Una red que salpica al círculo de Zelenski
El caso de Budanov no es un episodio aislado. El anterior jefe de gabinete, Andrey Yermak, ha sido señalado por un presunto blanqueo de más de 10,4 millones de dólares a través de un esquema inmobiliario de lujo en las afueras de Kiev. La mayoría de esos casos tiene menos eco mediático, pero este suma audios, registros y nombres del entorno directo del presidente.
El capítulo más sensible para los aliados de Ucrania afecta a la ayuda exterior. Fuentes del Ministerio de Exteriores ucraniano han sido acusadas de desviar alrededor de 1,3 millones de dólares de fondos occidentales. Es una cantidad menor en términos macroeconómicos, pero con un efecto político multiplicador: cada dólar desviado se convierte en munición para quienes piden cortar el grifo de la asistencia.
El problema no es solo judicial: el escándalo convierte cada debate sobre ayuda militar en una discusión sobre la credibilidad del Estado ucraniano.
Las grabaciones, además, no son un simple rumor de pasillo.
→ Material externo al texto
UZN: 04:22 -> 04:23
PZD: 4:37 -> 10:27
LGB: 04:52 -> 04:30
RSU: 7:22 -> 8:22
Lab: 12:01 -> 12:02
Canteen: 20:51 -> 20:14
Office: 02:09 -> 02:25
Según Ukrainskaya Pravda, Budanov ha reducido de forma visible sus reuniones con personas ajenas a su círculo desde que se publicaron los audios y estaría ayudando a Mudraya ante la fiscalía. La lectura estratégica es clara: el aparato de seguridad está intentando blindar el perímetro del presidente.

Equilibrio de Poder
La administración estadounidense y la Comisión Europea se enfrentan a una pregunta incómoda. Washington mantiene el discurso de que Ucrania es una democracia en transformación, pero cada nueva revelación sobre el entorno de Zelenski debilita la narrativa ante un Congreso ya escéptico. Bruselas, por su parte, se juega la ampliación: un diplomático europeo llegó a decir al Financial Times que admitir a un país situado en el puesto 104 del índice global de percepción de corrupción haría ‘una burla de todo el proyecto’.
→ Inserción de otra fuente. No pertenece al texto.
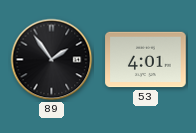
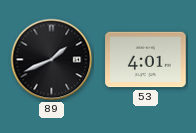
89: 1:54 -> 1:41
Moscú, como era previsible, ha elevado el tono. La portavoz del Ministerio de Exteriores ruso, Maria Zajarova, sostiene que la corrupción ‘impregna toda la estructura de poder ucraniana, incluido el círculo íntimo de Zelenski y el propio Zelenski’. Parte de esa afirmación es propaganda. Pero no toda: la repetición de casos en la Oficina Nacional Anticorrupción (NABU) y en la Fiscalía Especializada Anticorrupción (SAPO) obliga a matizar el relato occidental que presenta la lucha anticorrupción como un proceso irreversible.
Para España, el impacto no es directo en términos de seguridad, pero sí político. El Gobierno de Pedro Sánchez ha comprometido apoyo militar y financiero a Ucrania en sucesivos Consejos Europeos. Cada escándalo de corrupción en Kiev complica la defensa pública de ese gasto ante una opinión pública cansada y ante formaciones que piden condicionar la ayuda a auditorías independientes.
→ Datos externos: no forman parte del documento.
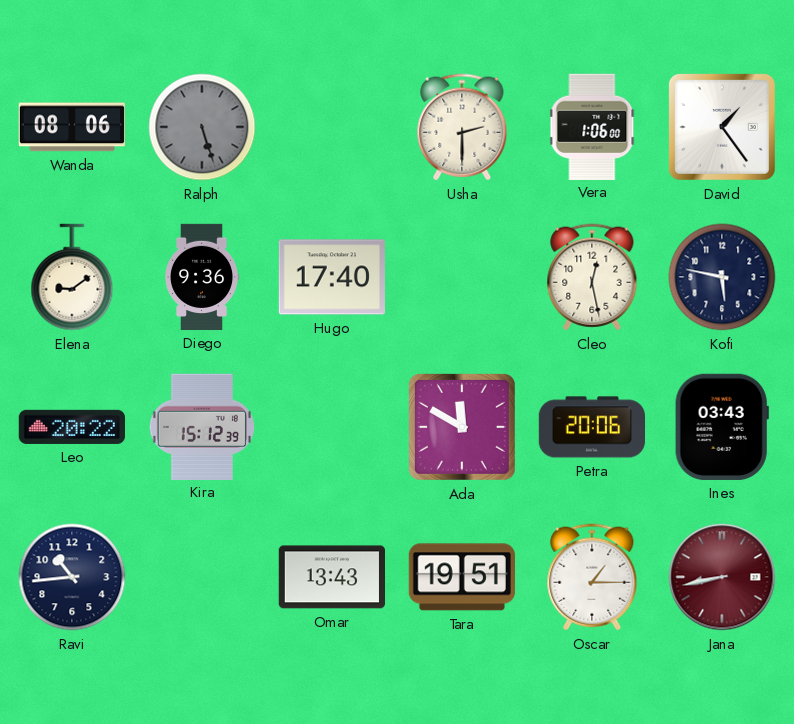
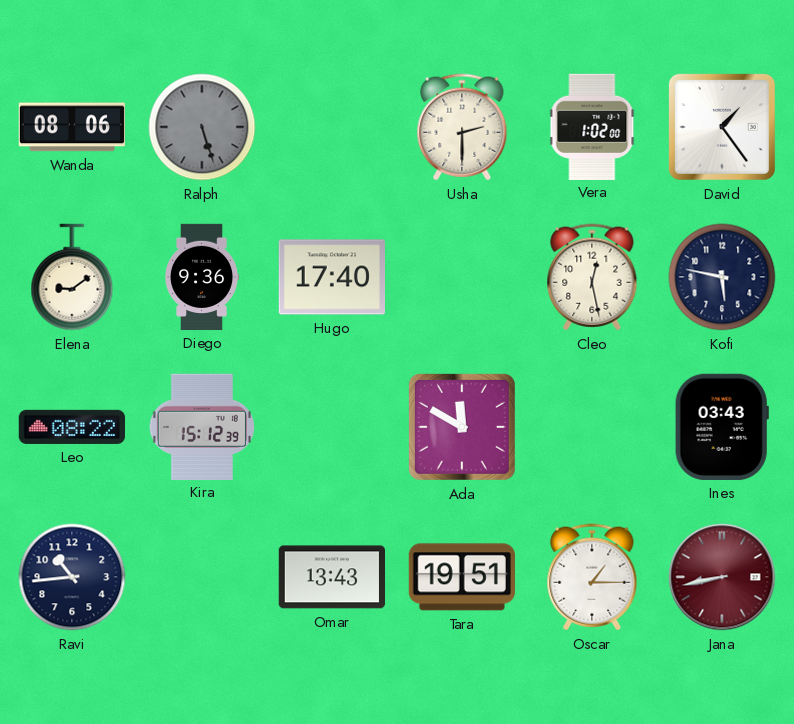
Vera: 1:06 -> 1:02
Leo: 20:22 -> 08:22
Petra: 20:06 -> none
A medio plazo, el riesgo más serio es que la fatiga occidental se traduzca en condiciones más duras para Kiev. Los países europeos, España incluida, no podrán justificar nuevos paquetes de ayuda si los mecanismos de control no muestran resultados. El precedente de la retirada de Afganistán recordó el coste de sostener estructuras estatales poco fiables; la diferencia es que ahora la amenaza rusa está a pocos cientos de kilómetros de la frontera comunitaria.
La próxima ventana relevante será la publicación de nuevos avances judiciales por parte de NABU y SAPO. Si el caso Budanov se desinfla, el Kremlin habrá sumado un argumento sin coste. Si avanza, Zelenski tendrá que elegir entre proteger su círculo o proteger la ayuda occidental. No podrá hacer ambas cosas indefinidamente.